I like this post, but for someone who has such attention to detail as to be able to comment on C library design, I’m disappointed that the author consistently can’t spell the word “its”.
Author here. Sort of a weird criticism, but also you’re not wrong! For whatever reason I’ve just never been able to internalise the rules properly. It’s kinda hit and miss whether or not I get the right spelling for the job, and it’s definitely more miss than hit when I’m tired (which I am this month; lots going on). Good feedback though, it is pretty bad! I’ll take a sweep through it over the weekend. Cheers!
Just remember Strong Bad’s helpful song:
If you want it to be possessive, it's just 'I-T-S'
But if it's supposed to be a contraction, then it's 'I-T-apostrophe-S'
Scalawag
In case it helps, I read https://en.wikipedia.org/wiki/Eats,_Shoots_%26_Leaves a while ago and it had an explanation that stuck with me: “yours”, “his”, “hers”, “theirs”, and “ours” are all possessive, and all have no apostrophe. Likewise “its”. Thus, “it’s” is the contraction of “it is”.
Of course, the downside of internalizing this is spotting the mistake in everything you read!
Ahh, I hadn’t heard the comparison with “yours” etc. Maybe I can make that stick, thanks!
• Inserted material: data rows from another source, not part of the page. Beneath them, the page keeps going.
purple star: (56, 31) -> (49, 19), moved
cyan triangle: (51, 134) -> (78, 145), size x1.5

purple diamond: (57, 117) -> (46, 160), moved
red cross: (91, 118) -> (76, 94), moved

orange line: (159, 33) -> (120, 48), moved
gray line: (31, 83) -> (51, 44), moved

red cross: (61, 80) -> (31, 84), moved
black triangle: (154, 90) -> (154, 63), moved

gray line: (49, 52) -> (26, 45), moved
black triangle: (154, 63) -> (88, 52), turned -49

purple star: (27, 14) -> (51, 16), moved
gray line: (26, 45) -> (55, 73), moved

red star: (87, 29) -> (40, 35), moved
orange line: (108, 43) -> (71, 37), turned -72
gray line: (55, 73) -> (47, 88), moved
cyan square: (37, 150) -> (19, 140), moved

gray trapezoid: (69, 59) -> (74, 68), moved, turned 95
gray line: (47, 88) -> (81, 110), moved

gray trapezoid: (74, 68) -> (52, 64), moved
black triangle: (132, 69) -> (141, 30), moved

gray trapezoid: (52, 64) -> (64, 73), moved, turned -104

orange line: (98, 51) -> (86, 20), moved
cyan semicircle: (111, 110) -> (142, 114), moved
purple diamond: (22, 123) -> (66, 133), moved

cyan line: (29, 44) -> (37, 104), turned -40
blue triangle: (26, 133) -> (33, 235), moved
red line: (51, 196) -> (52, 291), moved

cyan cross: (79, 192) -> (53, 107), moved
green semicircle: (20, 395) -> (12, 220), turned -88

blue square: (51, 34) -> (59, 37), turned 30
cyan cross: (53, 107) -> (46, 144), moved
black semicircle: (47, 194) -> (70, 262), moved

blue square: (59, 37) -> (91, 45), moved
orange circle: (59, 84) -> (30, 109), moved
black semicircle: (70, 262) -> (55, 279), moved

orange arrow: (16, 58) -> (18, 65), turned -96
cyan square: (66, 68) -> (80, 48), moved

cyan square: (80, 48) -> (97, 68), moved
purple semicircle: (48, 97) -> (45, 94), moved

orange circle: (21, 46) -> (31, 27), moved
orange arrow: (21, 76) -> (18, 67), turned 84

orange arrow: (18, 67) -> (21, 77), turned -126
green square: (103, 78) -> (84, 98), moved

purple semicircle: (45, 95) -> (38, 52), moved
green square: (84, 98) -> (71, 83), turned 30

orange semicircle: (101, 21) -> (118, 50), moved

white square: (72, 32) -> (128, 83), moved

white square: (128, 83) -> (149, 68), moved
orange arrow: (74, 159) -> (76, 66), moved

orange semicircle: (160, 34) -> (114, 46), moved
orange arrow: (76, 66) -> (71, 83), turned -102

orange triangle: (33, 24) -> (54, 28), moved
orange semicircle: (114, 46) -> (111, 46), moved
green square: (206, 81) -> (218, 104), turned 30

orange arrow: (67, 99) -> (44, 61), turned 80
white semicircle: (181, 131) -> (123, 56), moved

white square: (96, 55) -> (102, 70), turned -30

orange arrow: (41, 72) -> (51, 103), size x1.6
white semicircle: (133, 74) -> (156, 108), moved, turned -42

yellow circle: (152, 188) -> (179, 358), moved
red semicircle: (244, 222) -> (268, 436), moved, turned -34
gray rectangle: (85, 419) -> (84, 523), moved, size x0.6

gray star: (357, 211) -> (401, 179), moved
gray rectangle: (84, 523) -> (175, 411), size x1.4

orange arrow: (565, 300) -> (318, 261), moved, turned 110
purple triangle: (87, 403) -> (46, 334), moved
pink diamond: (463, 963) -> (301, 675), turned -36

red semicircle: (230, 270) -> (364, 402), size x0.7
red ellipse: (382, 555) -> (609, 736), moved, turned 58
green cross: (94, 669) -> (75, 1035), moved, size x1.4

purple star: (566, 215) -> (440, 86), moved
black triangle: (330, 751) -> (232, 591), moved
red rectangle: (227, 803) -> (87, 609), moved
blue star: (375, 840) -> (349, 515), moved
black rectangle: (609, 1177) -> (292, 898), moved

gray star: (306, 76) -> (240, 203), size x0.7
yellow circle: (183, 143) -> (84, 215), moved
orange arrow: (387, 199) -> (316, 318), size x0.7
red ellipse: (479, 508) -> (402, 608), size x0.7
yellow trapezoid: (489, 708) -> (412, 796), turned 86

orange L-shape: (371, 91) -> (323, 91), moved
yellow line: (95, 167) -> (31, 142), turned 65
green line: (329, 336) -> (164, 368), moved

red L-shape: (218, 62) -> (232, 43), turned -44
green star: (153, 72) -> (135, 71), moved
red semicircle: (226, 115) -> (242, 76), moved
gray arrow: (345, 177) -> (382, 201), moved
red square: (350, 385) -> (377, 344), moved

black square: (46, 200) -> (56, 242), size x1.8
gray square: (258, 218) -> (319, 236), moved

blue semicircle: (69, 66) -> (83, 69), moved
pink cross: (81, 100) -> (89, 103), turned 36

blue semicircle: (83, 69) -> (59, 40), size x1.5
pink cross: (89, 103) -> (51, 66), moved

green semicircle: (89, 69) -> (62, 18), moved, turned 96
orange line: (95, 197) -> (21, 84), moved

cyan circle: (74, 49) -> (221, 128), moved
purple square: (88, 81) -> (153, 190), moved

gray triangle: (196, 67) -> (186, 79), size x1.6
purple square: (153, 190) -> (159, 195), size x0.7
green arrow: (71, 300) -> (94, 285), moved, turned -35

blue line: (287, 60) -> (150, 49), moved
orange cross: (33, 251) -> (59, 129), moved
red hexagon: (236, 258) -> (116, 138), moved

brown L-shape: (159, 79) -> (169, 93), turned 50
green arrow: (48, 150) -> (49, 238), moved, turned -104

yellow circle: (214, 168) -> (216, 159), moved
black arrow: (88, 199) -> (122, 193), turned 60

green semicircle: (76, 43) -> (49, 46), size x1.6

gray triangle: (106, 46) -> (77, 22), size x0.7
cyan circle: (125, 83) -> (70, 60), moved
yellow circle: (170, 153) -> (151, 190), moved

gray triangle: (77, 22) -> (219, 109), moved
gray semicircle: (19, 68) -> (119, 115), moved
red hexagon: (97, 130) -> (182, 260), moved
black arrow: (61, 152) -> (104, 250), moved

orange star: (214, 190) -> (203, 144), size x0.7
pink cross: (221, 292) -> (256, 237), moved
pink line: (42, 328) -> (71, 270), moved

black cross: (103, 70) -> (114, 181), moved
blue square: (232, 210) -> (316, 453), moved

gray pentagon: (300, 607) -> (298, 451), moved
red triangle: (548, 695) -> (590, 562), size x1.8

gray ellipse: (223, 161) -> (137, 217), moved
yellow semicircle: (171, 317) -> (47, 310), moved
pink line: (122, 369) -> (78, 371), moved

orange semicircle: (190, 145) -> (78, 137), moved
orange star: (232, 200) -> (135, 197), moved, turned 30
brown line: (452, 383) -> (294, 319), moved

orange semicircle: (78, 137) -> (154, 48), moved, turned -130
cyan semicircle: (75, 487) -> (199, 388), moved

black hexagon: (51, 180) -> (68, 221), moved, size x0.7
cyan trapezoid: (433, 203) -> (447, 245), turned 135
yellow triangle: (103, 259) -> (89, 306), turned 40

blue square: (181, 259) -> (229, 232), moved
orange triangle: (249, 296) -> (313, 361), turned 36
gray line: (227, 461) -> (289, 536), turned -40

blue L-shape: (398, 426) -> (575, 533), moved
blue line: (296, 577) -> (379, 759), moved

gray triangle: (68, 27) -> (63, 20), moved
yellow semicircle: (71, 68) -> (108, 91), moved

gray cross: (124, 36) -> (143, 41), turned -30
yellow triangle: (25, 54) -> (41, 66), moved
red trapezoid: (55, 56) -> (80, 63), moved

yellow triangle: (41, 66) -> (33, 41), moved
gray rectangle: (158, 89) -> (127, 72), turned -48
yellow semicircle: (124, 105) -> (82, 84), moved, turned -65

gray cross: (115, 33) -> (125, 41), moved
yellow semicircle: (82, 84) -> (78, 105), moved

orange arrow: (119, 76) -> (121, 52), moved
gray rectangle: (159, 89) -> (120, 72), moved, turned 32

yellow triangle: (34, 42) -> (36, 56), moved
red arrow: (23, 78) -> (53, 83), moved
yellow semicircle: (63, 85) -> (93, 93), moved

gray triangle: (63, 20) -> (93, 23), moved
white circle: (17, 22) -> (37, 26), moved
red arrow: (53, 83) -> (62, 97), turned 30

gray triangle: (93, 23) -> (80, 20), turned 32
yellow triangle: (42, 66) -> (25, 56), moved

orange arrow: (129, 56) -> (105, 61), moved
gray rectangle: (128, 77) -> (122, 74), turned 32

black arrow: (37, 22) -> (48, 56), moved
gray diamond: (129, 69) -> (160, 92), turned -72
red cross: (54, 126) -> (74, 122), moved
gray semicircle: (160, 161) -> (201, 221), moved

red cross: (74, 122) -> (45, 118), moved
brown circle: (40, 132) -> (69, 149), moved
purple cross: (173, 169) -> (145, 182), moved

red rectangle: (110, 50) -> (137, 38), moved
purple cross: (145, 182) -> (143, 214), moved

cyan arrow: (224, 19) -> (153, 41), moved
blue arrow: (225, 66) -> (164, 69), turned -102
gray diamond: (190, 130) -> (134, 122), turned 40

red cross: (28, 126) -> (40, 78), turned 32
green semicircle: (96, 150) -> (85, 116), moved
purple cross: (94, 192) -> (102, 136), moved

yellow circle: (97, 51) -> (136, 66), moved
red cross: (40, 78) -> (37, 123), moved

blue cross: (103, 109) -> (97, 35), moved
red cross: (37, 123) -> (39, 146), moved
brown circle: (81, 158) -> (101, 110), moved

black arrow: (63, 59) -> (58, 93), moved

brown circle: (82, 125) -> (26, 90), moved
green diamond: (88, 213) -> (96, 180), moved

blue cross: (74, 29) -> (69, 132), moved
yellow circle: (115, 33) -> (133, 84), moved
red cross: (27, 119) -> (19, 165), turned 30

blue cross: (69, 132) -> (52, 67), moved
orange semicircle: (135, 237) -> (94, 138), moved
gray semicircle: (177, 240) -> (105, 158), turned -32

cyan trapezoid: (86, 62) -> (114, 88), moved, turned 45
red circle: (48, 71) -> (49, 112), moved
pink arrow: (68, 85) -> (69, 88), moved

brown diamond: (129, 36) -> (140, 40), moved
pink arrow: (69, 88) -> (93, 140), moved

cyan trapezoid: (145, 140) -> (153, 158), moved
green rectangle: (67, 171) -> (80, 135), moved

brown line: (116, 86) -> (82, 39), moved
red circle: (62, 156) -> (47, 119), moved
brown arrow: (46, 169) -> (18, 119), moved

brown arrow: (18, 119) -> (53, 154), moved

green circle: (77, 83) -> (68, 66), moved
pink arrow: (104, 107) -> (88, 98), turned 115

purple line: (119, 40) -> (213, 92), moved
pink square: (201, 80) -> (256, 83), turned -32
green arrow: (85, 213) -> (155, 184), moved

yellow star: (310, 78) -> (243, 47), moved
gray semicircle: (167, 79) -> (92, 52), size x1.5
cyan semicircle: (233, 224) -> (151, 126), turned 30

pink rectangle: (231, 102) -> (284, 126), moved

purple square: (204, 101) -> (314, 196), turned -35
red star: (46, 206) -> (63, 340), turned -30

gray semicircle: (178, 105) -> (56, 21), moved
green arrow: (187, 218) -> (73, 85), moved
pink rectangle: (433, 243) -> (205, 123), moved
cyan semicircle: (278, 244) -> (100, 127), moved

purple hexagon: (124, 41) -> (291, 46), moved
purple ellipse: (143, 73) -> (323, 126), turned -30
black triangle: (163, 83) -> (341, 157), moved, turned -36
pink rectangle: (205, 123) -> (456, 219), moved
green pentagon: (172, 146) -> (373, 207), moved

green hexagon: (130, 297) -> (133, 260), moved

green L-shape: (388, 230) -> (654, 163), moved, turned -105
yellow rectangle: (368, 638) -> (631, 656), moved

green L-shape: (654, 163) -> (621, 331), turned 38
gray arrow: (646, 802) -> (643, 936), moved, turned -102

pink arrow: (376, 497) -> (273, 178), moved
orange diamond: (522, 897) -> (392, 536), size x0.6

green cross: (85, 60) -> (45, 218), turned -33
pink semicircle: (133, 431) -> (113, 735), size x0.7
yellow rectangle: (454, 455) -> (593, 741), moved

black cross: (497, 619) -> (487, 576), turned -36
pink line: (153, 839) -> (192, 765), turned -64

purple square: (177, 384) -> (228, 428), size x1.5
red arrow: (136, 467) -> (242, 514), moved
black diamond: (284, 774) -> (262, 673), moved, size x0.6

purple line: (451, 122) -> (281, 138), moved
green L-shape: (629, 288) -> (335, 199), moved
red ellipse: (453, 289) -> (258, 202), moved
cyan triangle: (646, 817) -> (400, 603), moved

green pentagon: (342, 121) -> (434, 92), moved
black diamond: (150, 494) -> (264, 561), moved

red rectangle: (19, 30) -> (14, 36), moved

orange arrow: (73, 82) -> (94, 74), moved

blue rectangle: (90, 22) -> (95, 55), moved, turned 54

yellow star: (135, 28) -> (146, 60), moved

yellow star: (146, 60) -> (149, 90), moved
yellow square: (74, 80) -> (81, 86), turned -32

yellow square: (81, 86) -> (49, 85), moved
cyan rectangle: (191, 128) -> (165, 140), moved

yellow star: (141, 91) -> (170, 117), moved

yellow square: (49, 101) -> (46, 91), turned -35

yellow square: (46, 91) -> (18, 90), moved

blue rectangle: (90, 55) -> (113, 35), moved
I think at least part of the problem is that I really struggled to learn punctuation rules as a kid, and so needed a few basic rules drilled into me, one of which was that you always add the apostrophe to a person’s name to indicate possession. I suspect some wetware rule of “add ’s to the object to indicate possession” or something like that is getting involved for “its” and messing me up. That stuff is hard to retrain.
Anyway, I’ve looked at every \bit.?s\b and sounded out “it is” or “it has” in my head, and I think they’re all right now. Oof.